Collected saliva samples were transported on ice and stored at − 80 °C until analysis. Prior to analysis, thawed saliva was centrifuged at 3000 revolutions per minute (RPM) for 15 min. Sample measurements were undertaken within 3 months of storage; all biomarker assays were performed in duplicate. All saliva samples were tested for blood contamination using an 8-parameter urine dip test strip (Bayer AG, USA). Briefly, 10ul of saliva was aliquoted onto the reagent square for blood, with the colour change after 5 s being read on the key and documented.
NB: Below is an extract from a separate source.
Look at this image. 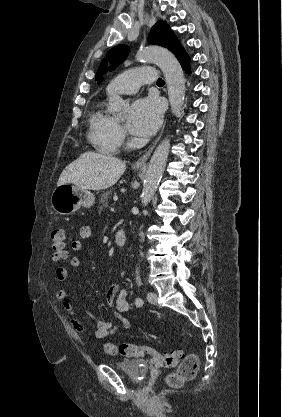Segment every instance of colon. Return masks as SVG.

CRP was measured in 15ul of saliva using a salivary ELISA kit (Salimetrics Europe, UK) with a detection limit of 0.90 ng/ml; lower concentrations were assigned as 0.89 ng/ml.

Levels of PCT and NE in saliva were measured following in-house modification of commercially-available ELISAs [49].
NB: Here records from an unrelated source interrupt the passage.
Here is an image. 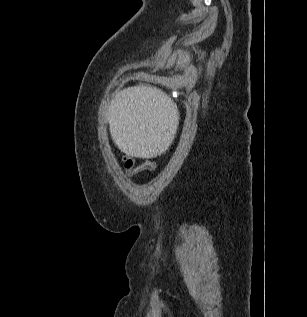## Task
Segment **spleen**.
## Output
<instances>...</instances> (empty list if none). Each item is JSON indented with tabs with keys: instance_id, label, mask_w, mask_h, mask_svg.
<instances>
[{
	"instance_id": "3e777b00",
	"label": "spleen",
	"mask_w": 307,
	"mask_h": 317,
	"mask_svg": "<svg viewBox=\"0 0 307 317\" xmlns=\"http://www.w3.org/2000/svg\"><path fill=\"white\" fill-rule=\"evenodd\" d=\"M175 117V106L158 86H132L117 94L108 120L112 138L123 152L155 155L162 148L161 154L167 155V148H176L170 142Z\"/></svg>"
}]
</instances>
Briefly, for adapting the VIDAS® BRAHMS PCT (bioMérieux, France) for use in saliva, pre-study experiments involved spiking saliva from non-smoker healthy subjects with PCT Control (provided by the manufacturer for assay calibration) in varying concentrations: 0.09–20 ng/ml. These spiked samples were analysed neat and in varying defined dilutions: 1:1, 1:2, 1:4, 1:8 using Phosphate Buffered Saline - Tween 20–0.05 % (PBS-T). Optimal recovery of PCT (85 %) at all concentrations occurred when saliva was diluted 1:2 in PBS-T. The manufacture’s test procedure for performing the assay was not altered. Thereafter, PCT was determined in 100ul of saliva diluted 1:2 in Phosphate Buffered Saline-Tween 20 − 0.05 % (PBS-T) using VIDAS® BRAHMS PCT (bioMérieux, France) with a detection limit of 0.10 ng/ml; lower concentrations were assigned as 0.09 ng/ml.
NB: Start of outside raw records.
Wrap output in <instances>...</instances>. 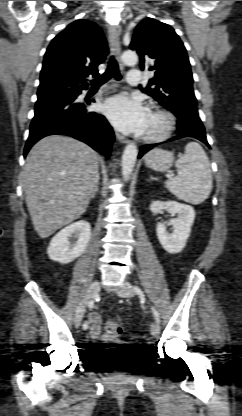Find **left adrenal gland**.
Wrapping results in <instances>:
<instances>
[{
    "label": "left adrenal gland",
    "mask_w": 242,
    "mask_h": 416,
    "mask_svg": "<svg viewBox=\"0 0 242 416\" xmlns=\"http://www.w3.org/2000/svg\"><path fill=\"white\" fill-rule=\"evenodd\" d=\"M151 180H156V178H154L153 176L150 177Z\"/></svg>",
    "instance_id": "a2214340"
}]
</instances>
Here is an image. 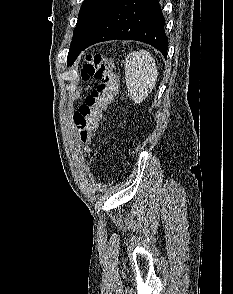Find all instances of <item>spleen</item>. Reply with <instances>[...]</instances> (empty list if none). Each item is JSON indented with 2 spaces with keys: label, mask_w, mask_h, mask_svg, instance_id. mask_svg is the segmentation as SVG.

For adapting the PMN-Elastase ELISA Kit (Immundiagnostik AG, Germany) for use in saliva, we first spiked non-smoker healthy saliva with NE (provided by the manufacturer to calibrate the assay) in varying concentrations: 115–1000 ng/ml. These spiked samples were analysed in varying dilutions: 1:100, 1:200, 1:400, 1:800 using manufacturer-supplied ELISA wash buffer. Recovery of NE (90 %) was consistent across all 4 dilutions; for the study we elected to use a 1:200 dilution. The manufacture's test procedure for performing the assay was not altered. Thus, NE was measured in 7.0 ul of saliva diluted 1:200 in ELISA wash buffer using PMN-Elastase ELISA Kit (Immundiagnostik AG, Germany), with a detection limit of 70 ng/ml; lower concentrations were assigned as 69 ng/ml.

Peripheral blood was collected in supplement-free tubes and ethylene diaminetetra-acid vacutainer tubes (BD Bioscience, New Jersey, USA). Samples were then centrifuged at 2000 RPM for 15 min; retrieved serum was stored at 80 °C until analysis. Serum CRP was measured using ADVIA 2400 Chemistry System (Siemens AG, Germany) with detection limit of 0.3 mg/L. Serum PCT and NE were quantified using same assay kits as for saliva, but following manufacturers’ protocols. Serum levels were expressed as ng/ml except for CRP (mg/L). All assays were performed in duplicate.